INSTRUCTIONS FOR THE TASK: Nothing outside the range is to be copied. From the entries below, reproduce exactly the lines starting at the one with "ASK ABOUT THIS" and ending at the one with "engine. For car enthusiasts,this type of", without pictures.
---------- STUDY MATERIAL ----------
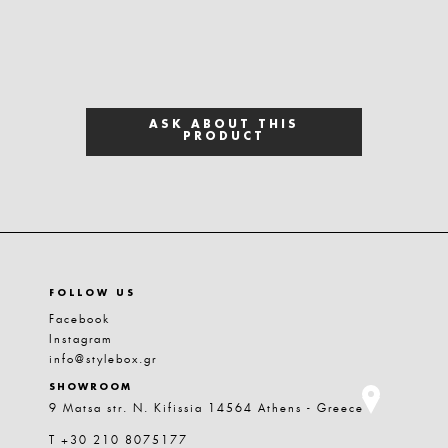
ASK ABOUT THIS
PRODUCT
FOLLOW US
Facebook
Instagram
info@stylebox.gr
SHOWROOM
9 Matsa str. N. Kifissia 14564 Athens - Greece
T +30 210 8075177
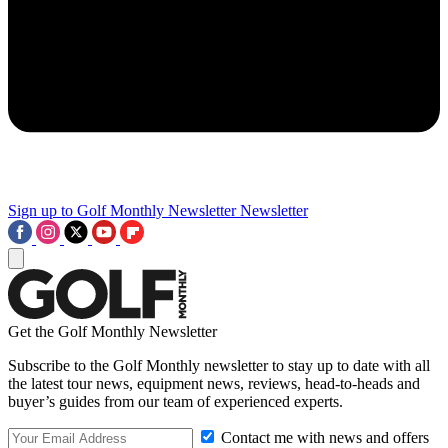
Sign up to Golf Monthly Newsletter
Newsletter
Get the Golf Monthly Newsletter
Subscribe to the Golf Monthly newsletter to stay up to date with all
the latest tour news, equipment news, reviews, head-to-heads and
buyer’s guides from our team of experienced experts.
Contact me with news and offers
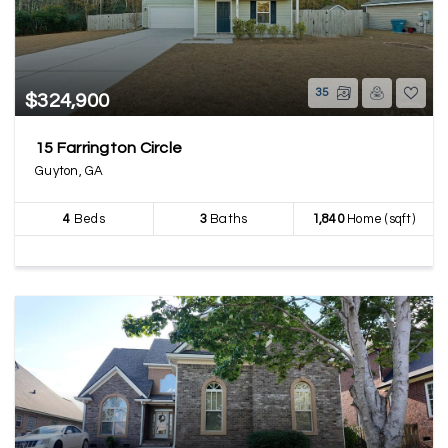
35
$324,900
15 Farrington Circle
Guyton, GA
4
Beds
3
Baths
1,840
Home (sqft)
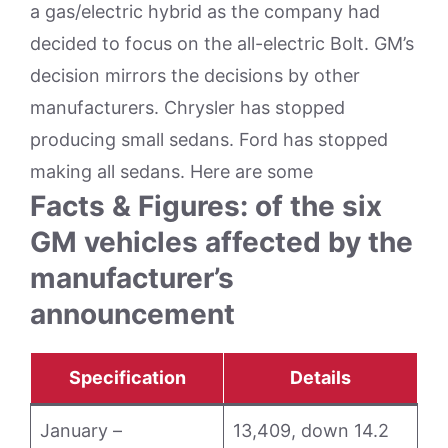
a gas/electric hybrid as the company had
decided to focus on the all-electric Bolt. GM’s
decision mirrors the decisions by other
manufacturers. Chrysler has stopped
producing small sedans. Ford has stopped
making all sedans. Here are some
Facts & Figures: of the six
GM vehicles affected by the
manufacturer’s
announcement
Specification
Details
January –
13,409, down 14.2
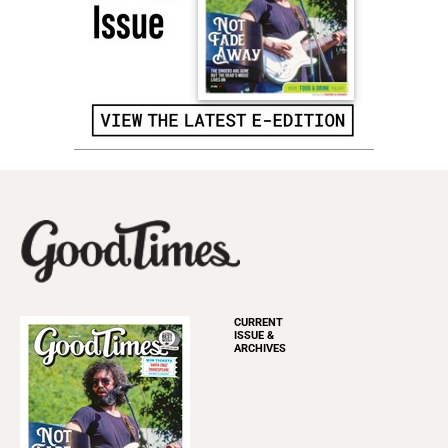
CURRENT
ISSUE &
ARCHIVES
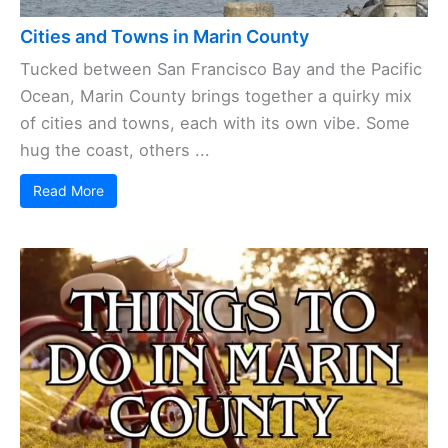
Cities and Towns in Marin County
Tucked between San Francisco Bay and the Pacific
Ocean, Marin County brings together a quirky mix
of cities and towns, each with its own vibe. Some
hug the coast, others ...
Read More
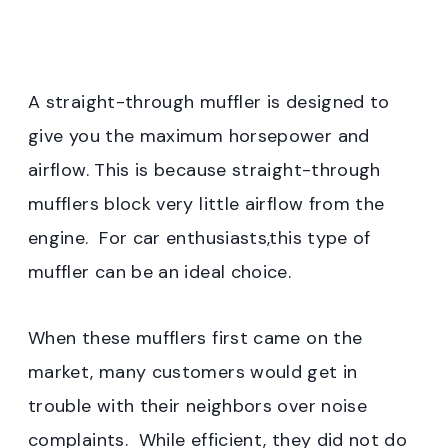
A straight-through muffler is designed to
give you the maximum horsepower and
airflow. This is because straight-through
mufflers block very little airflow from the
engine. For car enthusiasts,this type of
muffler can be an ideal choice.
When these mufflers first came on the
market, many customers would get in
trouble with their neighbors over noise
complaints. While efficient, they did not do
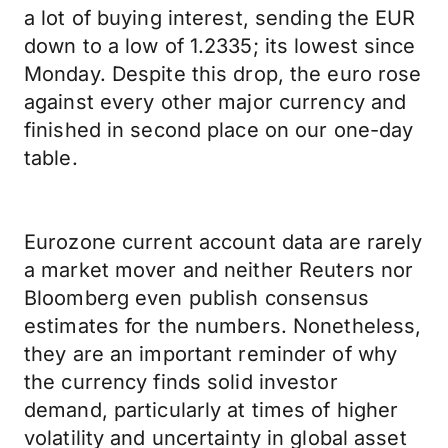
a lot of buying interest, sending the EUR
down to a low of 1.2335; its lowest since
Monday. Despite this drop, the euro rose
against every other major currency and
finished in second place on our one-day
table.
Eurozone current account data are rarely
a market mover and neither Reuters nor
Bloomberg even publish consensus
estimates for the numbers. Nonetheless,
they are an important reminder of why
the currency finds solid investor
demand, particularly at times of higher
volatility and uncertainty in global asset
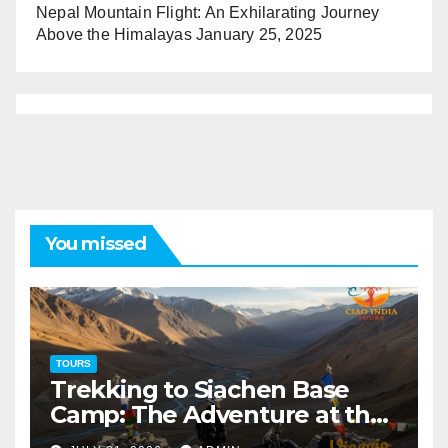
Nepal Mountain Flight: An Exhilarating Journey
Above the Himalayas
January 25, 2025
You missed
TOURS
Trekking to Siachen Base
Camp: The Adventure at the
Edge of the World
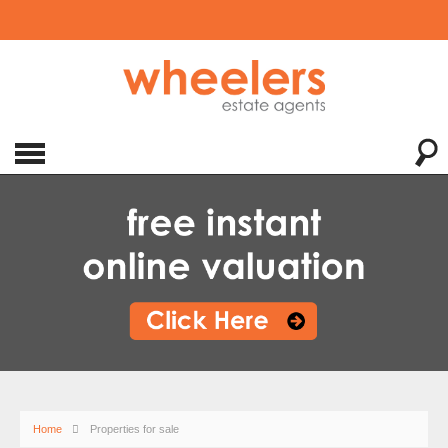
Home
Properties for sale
----------
---------- STUDY MATERIAL ----------
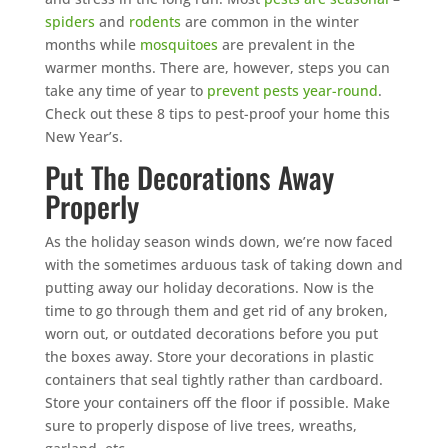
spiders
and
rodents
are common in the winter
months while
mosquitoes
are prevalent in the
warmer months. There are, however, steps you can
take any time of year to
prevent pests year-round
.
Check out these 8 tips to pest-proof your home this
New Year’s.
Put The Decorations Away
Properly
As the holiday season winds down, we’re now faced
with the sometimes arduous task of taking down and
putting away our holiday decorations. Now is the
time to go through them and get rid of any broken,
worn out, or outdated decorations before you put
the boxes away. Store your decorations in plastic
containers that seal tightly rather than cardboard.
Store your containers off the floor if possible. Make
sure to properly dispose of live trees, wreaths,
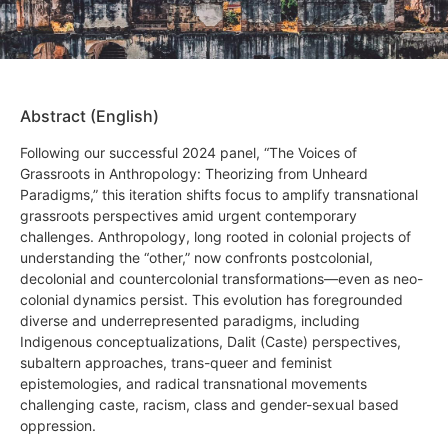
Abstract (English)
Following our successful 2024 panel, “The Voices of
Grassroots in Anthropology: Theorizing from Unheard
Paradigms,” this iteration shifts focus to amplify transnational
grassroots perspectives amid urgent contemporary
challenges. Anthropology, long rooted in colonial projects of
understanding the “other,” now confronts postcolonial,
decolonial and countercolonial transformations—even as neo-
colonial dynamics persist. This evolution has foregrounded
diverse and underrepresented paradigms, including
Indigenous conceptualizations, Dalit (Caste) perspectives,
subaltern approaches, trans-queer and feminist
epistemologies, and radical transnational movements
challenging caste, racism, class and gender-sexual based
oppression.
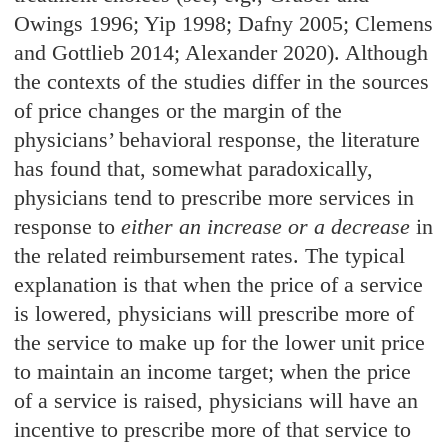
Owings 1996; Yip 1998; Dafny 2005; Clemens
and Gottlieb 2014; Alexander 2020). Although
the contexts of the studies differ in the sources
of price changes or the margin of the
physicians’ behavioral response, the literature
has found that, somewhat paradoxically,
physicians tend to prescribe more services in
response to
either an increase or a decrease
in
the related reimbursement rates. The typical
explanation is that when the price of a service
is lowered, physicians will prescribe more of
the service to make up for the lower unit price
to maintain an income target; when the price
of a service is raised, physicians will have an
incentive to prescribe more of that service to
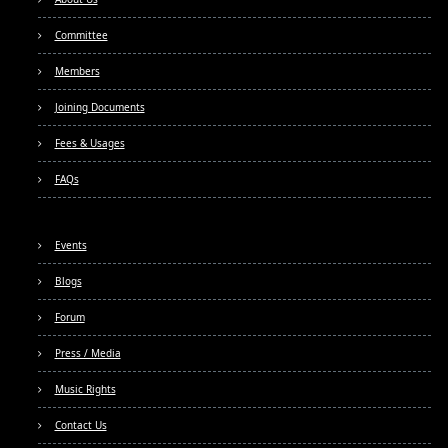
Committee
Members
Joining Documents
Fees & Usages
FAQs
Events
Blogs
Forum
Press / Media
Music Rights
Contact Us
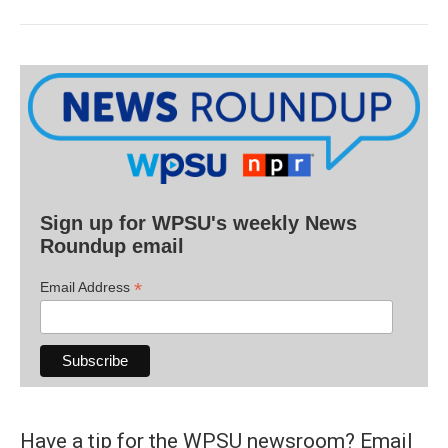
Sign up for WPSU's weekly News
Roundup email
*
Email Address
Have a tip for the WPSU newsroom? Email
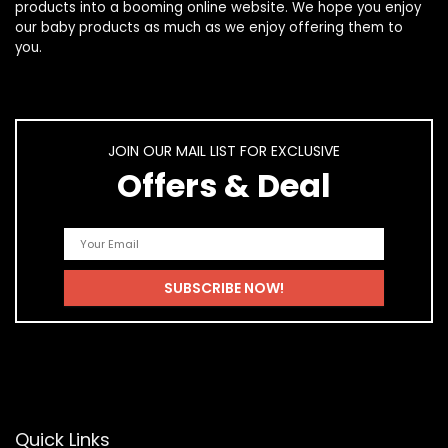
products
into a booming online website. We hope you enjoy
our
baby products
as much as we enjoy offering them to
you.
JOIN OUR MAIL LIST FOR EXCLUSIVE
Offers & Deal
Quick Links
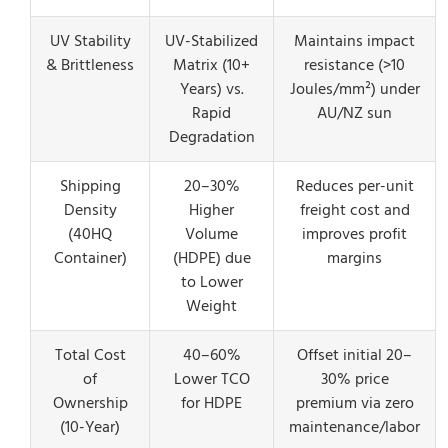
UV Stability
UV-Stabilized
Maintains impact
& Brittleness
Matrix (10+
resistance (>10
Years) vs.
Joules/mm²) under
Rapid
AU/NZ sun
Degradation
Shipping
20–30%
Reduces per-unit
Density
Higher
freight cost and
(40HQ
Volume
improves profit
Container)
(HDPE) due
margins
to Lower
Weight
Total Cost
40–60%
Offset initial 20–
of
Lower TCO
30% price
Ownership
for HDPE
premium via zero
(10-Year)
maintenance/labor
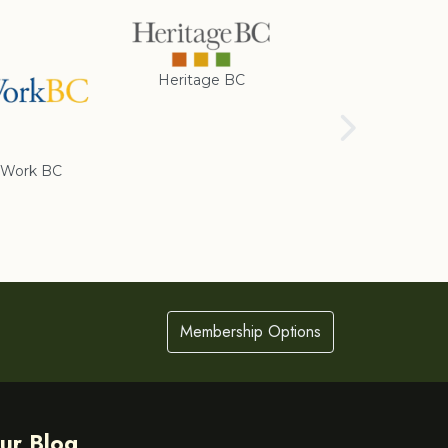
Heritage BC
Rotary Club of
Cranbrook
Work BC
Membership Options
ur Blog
----------
OUTPUT OF THE EXERCISE:
ASK ABOUT THIS
PRODUCT
FOLLOW US
Facebook
Instagram
info@stylebox.gr
SHOWROOM
9 Matsa str. N. Kifissia 14564 Athens - Greece
T +30 210 8075177
Sign up to Golf Monthly Newsletter
Newsletter
Get the Golf Monthly Newsletter
Subscribe to the Golf Monthly newsletter to stay up to date with all
the latest tour news, equipment news, reviews, head-to-heads and
buyer’s guides from our team of experienced experts.
Contact me with news and offers
35
$324,900
15 Farrington Circle
Guyton, GA
4
Beds
3
Baths
1,840
Home (sqft)
a gas/electric hybrid as the company had
decided to focus on the all-electric Bolt. GM’s
decision mirrors the decisions by other
manufacturers. Chrysler has stopped
producing small sedans. Ford has stopped
making all sedans. Here are some
Facts & Figures: of the six
GM vehicles affected by the
manufacturer’s
announcement
Specification
Details
January –
13,409, down 14.2
CURRENT
ISSUE &
ARCHIVES
Cities and Towns in Marin County
Tucked between San Francisco Bay and the Pacific
Ocean, Marin County brings together a quirky mix
of cities and towns, each with its own vibe. Some
hug the coast, others ...
Read More
A straight-through muffler is designed to
give you the maximum horsepower and
airflow. This is because straight-through
mufflers block very little airflow from the
engine. For car enthusiasts,this type of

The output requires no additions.